──────── Given data ────────

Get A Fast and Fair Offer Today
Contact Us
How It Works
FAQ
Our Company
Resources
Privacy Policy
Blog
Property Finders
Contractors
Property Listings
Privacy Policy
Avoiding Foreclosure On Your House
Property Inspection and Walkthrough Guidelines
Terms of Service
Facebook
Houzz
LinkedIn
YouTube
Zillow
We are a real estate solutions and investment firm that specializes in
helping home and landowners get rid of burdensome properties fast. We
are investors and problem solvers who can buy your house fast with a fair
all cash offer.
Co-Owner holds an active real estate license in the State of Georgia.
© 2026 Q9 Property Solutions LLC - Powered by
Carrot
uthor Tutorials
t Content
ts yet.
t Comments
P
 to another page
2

────────
──────── Given data ────────

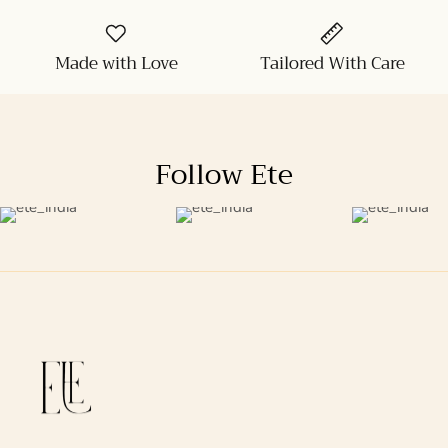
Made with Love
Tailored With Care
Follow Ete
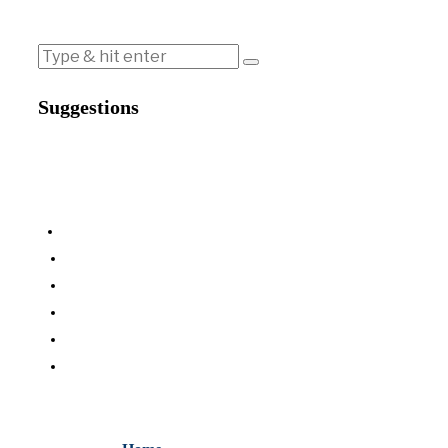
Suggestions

────────
──────── Given data ────────

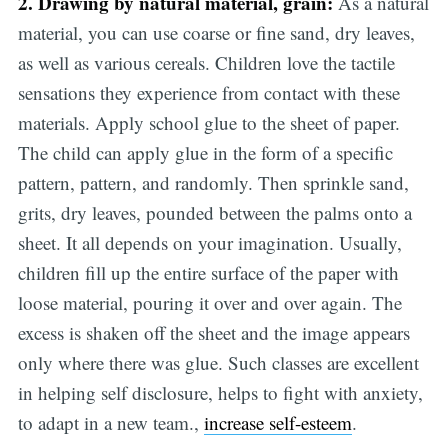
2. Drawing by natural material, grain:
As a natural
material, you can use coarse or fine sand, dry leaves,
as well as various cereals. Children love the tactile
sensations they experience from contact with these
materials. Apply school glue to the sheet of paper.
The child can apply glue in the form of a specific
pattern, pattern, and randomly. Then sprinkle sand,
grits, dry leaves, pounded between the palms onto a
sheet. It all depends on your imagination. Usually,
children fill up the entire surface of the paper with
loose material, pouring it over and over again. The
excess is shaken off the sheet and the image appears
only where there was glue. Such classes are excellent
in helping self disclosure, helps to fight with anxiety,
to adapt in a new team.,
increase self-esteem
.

────────

* **What this task involves**: In the entries above, find each line with the word "glue" and copy it.

* **Answer space**:
materials. Apply school glue to the sheet of paper.
The child can apply glue in the form of a specific
only where there was glue. Such classes are excellent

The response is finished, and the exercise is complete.